◆ **ASSIGNED TASK**
Look for "tappa" in each line of the entries, and return the matching lines.

Collected data
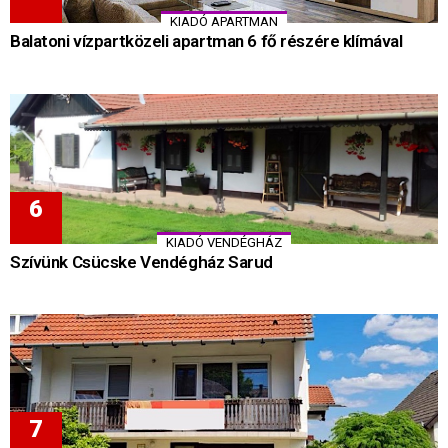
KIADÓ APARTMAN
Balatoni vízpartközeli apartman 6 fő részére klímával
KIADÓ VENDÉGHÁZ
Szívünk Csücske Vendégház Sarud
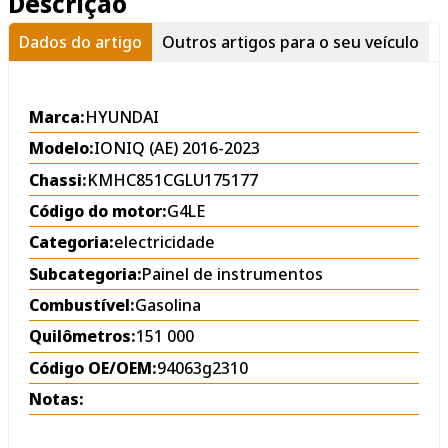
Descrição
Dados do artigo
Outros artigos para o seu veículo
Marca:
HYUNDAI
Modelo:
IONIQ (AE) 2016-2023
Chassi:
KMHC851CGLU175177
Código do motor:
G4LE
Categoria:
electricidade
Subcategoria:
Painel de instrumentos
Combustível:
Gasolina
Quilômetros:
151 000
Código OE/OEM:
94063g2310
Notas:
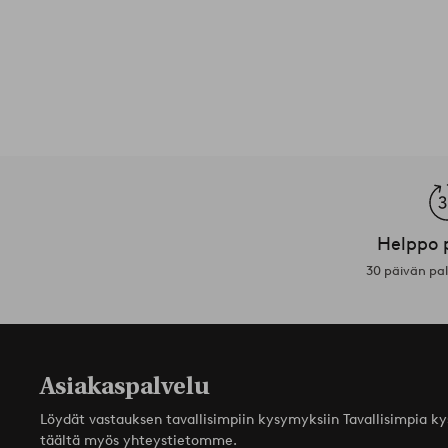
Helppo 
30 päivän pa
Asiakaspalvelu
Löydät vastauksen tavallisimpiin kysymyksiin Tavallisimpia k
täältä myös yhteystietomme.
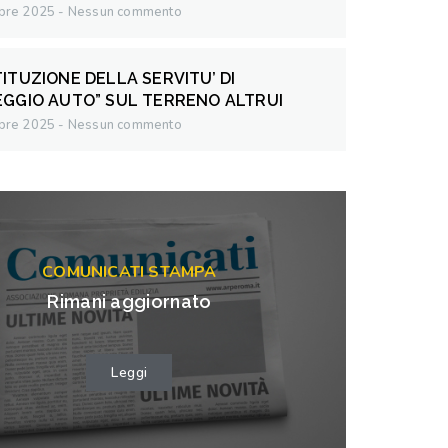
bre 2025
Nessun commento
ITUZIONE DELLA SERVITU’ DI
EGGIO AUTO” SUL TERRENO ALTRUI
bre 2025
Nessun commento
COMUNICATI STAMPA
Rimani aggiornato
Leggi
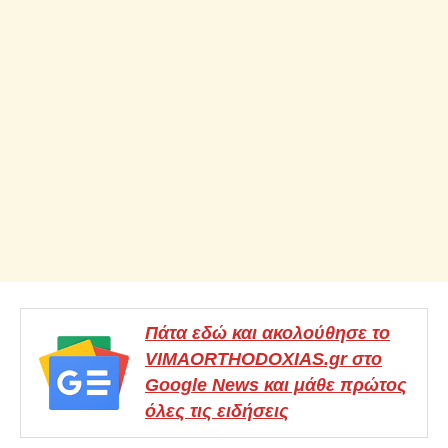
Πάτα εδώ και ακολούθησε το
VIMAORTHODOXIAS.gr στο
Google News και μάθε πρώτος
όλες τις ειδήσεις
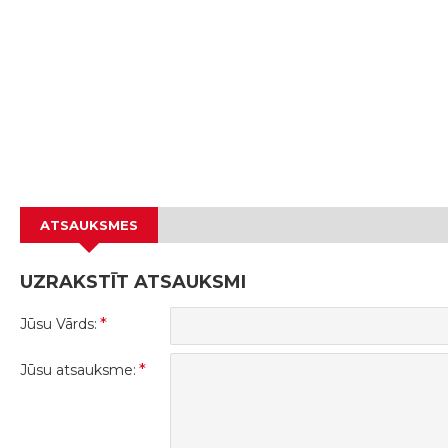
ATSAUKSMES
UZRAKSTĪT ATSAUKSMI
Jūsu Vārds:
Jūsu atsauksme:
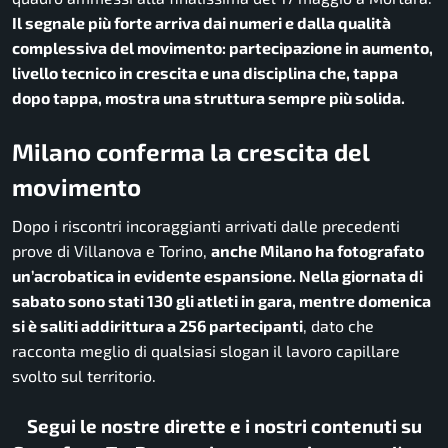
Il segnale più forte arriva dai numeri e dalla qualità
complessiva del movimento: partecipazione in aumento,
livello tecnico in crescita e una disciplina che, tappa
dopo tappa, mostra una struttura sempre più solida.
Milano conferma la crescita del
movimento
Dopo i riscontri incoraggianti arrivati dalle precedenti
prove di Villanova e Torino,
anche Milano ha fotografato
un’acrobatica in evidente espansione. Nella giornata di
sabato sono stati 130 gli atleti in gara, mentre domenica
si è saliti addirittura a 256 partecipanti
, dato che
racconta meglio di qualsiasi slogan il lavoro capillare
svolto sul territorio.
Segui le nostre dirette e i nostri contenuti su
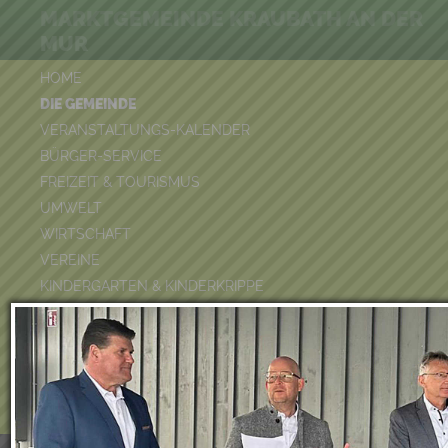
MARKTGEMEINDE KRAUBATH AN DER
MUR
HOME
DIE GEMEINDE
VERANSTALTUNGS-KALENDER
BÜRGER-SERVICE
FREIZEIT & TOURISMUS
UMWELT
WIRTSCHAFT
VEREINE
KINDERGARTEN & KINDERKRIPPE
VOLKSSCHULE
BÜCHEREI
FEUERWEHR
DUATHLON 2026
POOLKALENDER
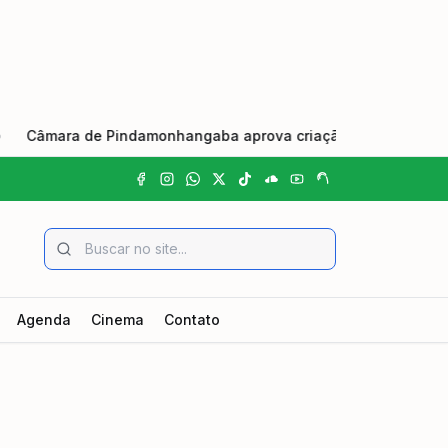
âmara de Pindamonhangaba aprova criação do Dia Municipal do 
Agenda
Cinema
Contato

...

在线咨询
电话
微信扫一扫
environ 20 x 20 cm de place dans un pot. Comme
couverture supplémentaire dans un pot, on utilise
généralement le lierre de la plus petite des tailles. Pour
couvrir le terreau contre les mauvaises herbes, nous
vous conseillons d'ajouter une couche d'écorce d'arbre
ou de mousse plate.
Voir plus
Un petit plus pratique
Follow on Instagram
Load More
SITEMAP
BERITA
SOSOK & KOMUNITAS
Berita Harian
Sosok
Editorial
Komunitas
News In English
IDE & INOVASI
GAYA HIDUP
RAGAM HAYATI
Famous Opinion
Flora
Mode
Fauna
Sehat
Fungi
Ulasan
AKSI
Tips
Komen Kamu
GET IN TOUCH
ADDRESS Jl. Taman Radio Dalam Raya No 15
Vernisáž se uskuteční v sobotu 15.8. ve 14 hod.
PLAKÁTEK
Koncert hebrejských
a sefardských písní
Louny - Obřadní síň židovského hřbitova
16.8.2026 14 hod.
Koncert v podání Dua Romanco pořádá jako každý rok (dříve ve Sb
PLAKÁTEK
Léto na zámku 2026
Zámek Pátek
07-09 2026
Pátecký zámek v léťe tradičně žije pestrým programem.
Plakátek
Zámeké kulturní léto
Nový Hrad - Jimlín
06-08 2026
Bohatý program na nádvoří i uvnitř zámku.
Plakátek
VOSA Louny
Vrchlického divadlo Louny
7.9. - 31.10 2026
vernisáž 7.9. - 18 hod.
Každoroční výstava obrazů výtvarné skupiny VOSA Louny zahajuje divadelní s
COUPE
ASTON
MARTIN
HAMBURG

◆ **SOLUTION**
livello tecnico in crescita e una disciplina che, tappa
dopo tappa, mostra una struttura sempre più solida.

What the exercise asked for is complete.